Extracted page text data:
========================================
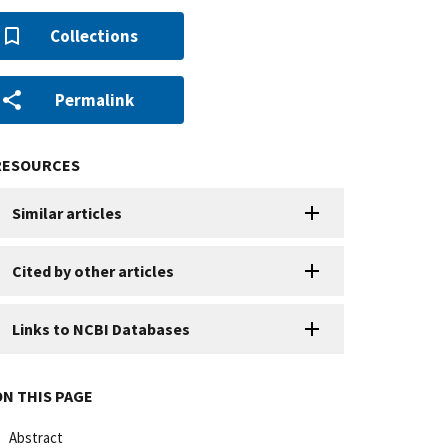
Collections
Permalink
RESOURCES
Similar articles
Cited by other articles
Links to NCBI Databases
ON THIS PAGE
Abstract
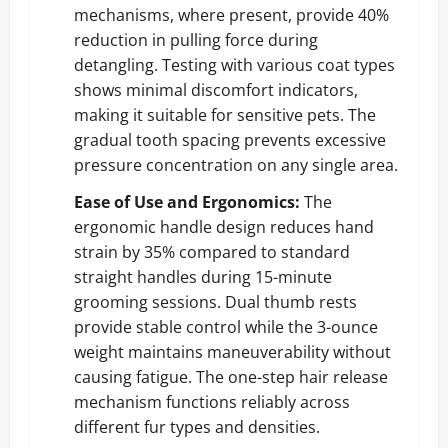
mechanisms, where present, provide 40%
reduction in pulling force during
detangling. Testing with various coat types
shows minimal discomfort indicators,
making it suitable for sensitive pets. The
gradual tooth spacing prevents excessive
pressure concentration on any single area.
Ease of Use and Ergonomics:
The
ergonomic handle design reduces hand
strain by 35% compared to standard
straight handles during 15-minute
grooming sessions. Dual thumb rests
provide stable control while the 3-ounce
weight maintains maneuverability without
causing fatigue. The one-step hair release
mechanism functions reliably across
different fur types and densities.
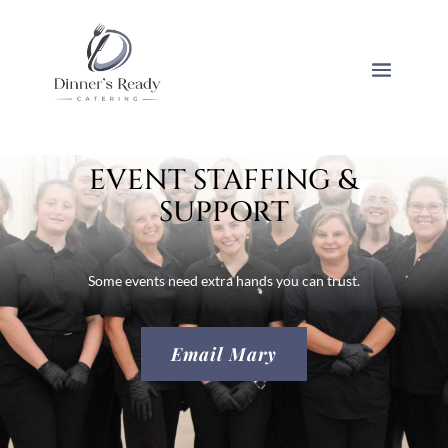
EVENT STAFFING &
SUPPORT
Some events need extra hands you can trust.
Email Mary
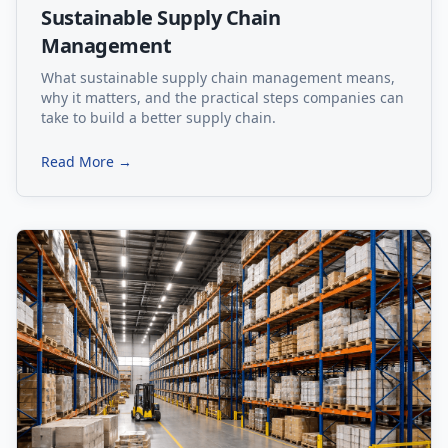
Sustainable Supply Chain
Management
What sustainable supply chain management means,
why it matters, and the practical steps companies can
take to build a better supply chain.
Read More →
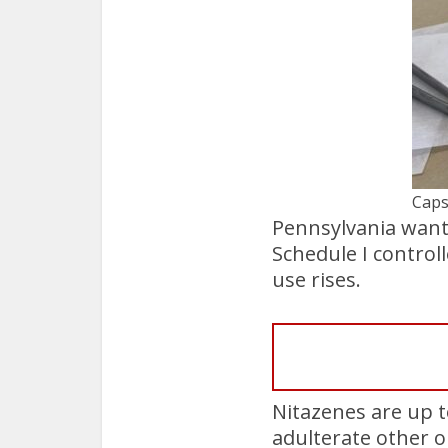
Caps
Pennsylvania wants
Schedule I control
use rises.
Nitazenes are up t
adulterate other o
========================================
# Try it
Within the records above, count the lines that contain "types" and give the number with nothing added.

# The completed task
2